[Collection entries]
|---|

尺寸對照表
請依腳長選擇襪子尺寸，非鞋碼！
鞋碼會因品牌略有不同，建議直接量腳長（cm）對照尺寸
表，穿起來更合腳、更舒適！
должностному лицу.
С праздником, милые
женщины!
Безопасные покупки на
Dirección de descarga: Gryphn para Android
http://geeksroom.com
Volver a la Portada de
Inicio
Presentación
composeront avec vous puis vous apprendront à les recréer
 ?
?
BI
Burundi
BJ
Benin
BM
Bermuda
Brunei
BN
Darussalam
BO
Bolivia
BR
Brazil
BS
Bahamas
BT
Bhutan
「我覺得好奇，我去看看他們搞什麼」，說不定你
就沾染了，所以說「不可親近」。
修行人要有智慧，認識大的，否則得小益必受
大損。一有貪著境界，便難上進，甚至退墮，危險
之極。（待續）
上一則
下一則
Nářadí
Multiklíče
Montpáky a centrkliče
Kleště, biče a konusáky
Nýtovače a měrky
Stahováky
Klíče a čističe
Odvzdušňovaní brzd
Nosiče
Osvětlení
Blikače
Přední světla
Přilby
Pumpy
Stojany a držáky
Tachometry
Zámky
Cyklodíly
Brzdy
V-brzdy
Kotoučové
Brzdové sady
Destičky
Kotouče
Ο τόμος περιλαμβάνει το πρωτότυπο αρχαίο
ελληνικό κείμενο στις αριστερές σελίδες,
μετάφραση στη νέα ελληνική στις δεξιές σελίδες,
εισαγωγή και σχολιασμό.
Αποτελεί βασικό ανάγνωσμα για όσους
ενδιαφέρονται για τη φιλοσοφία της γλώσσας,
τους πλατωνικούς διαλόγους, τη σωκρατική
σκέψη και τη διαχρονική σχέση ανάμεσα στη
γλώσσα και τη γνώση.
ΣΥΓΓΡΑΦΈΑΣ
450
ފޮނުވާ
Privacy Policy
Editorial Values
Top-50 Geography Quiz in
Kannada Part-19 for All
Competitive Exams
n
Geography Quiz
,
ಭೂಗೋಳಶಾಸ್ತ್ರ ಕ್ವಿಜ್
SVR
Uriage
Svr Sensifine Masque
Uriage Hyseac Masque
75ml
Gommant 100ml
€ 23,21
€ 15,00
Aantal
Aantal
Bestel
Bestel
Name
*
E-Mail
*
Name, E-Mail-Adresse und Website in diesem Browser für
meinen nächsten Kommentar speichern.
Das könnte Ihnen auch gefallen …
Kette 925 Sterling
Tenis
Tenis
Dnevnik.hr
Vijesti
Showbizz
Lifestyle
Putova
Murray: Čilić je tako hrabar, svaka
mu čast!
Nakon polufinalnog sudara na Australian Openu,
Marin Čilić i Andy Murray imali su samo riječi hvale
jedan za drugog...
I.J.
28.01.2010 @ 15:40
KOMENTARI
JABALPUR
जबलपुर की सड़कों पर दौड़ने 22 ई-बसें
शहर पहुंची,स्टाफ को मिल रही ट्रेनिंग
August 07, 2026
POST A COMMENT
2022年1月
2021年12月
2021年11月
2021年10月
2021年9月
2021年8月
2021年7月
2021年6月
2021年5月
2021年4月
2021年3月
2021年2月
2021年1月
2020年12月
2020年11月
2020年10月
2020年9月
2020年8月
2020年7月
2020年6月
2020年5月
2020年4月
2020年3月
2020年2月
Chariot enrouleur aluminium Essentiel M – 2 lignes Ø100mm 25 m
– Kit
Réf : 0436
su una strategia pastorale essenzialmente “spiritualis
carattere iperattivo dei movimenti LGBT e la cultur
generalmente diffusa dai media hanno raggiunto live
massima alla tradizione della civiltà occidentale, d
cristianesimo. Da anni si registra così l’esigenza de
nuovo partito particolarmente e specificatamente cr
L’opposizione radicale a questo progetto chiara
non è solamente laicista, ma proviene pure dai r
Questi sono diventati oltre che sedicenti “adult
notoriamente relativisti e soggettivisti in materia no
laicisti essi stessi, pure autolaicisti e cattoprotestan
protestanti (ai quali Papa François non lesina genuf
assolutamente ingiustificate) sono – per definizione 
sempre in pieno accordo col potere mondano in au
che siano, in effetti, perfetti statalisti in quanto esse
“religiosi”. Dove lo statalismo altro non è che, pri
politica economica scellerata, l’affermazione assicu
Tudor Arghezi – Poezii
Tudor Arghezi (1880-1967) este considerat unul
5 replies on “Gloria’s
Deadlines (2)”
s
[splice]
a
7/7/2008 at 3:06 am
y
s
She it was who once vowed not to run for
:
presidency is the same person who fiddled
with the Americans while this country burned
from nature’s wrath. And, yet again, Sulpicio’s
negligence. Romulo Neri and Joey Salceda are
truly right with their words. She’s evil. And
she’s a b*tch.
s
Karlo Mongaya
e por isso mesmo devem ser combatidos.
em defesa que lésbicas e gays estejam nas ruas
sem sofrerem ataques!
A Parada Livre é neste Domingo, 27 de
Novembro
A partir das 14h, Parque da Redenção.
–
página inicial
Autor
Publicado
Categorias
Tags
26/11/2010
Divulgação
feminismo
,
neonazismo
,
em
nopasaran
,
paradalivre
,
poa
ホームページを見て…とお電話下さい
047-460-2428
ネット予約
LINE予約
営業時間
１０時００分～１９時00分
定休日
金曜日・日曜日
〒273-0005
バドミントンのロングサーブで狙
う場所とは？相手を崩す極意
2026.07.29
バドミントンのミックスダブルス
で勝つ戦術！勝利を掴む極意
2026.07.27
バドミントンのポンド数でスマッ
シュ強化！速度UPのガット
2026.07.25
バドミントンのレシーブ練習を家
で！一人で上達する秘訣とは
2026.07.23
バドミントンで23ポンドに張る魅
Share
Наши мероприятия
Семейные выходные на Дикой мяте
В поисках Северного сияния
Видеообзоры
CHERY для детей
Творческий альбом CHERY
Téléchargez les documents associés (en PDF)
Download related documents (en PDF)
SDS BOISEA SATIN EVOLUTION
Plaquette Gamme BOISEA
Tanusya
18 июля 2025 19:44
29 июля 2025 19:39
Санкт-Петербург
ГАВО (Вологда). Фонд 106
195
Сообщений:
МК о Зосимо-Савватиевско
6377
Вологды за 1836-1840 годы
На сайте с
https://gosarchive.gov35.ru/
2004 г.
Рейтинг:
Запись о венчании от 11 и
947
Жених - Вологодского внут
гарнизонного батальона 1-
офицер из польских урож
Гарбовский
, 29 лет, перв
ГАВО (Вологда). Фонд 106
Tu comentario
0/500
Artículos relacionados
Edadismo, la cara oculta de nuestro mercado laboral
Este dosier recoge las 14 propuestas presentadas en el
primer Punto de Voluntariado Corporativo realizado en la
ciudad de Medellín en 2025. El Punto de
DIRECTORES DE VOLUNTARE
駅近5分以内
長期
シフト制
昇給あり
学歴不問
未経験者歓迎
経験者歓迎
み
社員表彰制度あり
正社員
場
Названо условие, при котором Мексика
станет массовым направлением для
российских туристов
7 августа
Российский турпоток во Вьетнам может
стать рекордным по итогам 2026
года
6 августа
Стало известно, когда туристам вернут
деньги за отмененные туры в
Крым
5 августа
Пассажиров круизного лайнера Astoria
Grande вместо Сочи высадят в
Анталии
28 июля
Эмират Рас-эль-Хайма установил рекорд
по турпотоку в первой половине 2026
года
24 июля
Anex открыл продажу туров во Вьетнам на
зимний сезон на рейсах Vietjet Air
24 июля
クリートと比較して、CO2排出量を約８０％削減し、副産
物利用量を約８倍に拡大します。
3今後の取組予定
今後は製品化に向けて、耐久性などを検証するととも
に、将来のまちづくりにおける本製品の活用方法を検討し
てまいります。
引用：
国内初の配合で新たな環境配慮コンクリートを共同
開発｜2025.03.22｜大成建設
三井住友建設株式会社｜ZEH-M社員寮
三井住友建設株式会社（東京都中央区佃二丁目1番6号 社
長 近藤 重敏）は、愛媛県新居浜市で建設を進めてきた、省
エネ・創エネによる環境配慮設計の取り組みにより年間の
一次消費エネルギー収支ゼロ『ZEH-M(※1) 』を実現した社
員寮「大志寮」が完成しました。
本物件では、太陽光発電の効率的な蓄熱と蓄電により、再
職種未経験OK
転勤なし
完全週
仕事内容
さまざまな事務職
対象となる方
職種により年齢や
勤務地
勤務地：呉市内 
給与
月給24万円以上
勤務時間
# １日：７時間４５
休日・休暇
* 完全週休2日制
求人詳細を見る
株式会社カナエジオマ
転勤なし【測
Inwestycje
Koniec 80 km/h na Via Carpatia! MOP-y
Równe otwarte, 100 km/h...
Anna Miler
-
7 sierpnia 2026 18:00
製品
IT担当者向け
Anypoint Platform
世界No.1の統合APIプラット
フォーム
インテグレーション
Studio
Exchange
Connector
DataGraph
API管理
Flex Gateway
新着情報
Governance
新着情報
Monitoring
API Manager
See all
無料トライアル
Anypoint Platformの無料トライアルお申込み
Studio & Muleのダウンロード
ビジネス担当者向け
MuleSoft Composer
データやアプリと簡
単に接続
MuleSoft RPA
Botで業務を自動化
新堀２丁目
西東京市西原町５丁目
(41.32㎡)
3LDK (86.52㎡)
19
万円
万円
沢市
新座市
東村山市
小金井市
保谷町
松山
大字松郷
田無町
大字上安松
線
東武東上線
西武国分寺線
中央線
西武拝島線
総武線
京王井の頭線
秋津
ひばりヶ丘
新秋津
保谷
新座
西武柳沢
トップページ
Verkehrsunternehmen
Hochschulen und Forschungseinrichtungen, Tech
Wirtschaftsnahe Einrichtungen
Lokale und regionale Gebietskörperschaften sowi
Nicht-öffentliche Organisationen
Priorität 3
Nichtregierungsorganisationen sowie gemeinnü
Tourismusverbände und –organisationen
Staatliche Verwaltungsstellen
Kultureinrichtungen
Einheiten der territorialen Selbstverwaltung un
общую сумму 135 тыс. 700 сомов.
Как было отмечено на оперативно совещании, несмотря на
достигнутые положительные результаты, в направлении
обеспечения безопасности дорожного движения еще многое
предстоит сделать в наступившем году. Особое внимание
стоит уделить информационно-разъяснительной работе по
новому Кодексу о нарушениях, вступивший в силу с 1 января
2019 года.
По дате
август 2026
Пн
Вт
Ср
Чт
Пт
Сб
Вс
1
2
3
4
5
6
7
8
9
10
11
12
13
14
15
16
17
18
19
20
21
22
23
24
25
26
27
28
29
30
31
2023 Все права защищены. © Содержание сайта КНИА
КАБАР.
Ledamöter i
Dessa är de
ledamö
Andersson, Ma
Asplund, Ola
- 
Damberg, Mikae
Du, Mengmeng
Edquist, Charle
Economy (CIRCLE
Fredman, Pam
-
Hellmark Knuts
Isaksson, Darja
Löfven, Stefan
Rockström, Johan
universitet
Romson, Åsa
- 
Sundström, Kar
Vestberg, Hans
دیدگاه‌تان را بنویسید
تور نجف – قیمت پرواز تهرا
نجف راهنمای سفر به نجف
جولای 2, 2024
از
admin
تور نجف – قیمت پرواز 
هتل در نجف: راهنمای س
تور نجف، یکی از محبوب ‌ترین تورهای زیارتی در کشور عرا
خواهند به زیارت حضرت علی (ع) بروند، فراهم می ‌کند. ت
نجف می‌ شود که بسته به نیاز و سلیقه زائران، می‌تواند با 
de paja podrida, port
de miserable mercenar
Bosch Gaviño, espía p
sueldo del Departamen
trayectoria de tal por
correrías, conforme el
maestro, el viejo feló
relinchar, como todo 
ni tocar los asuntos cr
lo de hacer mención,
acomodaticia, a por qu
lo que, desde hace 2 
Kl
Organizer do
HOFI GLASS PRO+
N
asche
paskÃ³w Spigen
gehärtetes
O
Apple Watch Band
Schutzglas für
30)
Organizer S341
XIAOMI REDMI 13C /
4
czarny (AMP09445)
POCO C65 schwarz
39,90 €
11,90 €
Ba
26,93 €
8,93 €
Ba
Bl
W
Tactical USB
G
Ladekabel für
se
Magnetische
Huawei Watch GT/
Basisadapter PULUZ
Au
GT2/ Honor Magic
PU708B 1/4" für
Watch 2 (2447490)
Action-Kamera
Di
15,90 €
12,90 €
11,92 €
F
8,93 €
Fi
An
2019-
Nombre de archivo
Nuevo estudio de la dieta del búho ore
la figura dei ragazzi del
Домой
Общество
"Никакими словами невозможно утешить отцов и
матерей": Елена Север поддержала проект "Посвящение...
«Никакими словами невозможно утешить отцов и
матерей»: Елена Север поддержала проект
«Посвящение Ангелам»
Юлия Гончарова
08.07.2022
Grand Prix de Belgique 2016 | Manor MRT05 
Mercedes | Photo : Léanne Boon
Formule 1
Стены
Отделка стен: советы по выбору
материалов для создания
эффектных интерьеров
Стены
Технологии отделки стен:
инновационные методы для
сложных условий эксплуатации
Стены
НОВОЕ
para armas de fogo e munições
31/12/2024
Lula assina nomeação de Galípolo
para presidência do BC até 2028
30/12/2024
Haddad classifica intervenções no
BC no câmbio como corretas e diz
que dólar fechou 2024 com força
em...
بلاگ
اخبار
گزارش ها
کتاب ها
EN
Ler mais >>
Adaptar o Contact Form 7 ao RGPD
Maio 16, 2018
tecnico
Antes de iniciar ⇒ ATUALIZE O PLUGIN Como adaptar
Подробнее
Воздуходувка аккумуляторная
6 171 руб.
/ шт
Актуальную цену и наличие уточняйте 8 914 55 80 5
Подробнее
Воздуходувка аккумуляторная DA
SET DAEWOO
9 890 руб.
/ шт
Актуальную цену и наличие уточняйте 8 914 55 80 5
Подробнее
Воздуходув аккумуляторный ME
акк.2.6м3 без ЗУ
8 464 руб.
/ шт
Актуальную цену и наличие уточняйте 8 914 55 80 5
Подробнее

|---|

- **WHAT THE TASK REQUIRES**: Please give back, exactly as it stands above, the stretch from the line with "Andersson, Ma" through the line with "de miserable mercenar", and no line outside it.

- **REPLY**:
Andersson, Ma
Asplund, Ola
- 
Damberg, Mikae
Du, Mengmeng
Edquist, Charle
Economy (CIRCLE
Fredman, Pam
-
Hellmark Knuts
Isaksson, Darja
Löfven, Stefan
Rockström, Johan
universitet
Romson, Åsa
- 
Sundström, Kar
Vestberg, Hans
دیدگاه‌تان را بنویسید
تور نجف – قیمت پرواز تهرا
نجف راهنمای سفر به نجف
جولای 2, 2024
از
admin
تور نجف – قیمت پرواز 
هتل در نجف: راهنمای س
تور نجف، یکی از محبوب ‌ترین تورهای زیارتی در کشور عرا
خواهند به زیارت حضرت علی (ع) بروند، فراهم می ‌کند. ت
نجف می‌ شود که بسته به نیاز و سلیقه زائران، می‌تواند با 
de paja podrida, port
de miserable mercenar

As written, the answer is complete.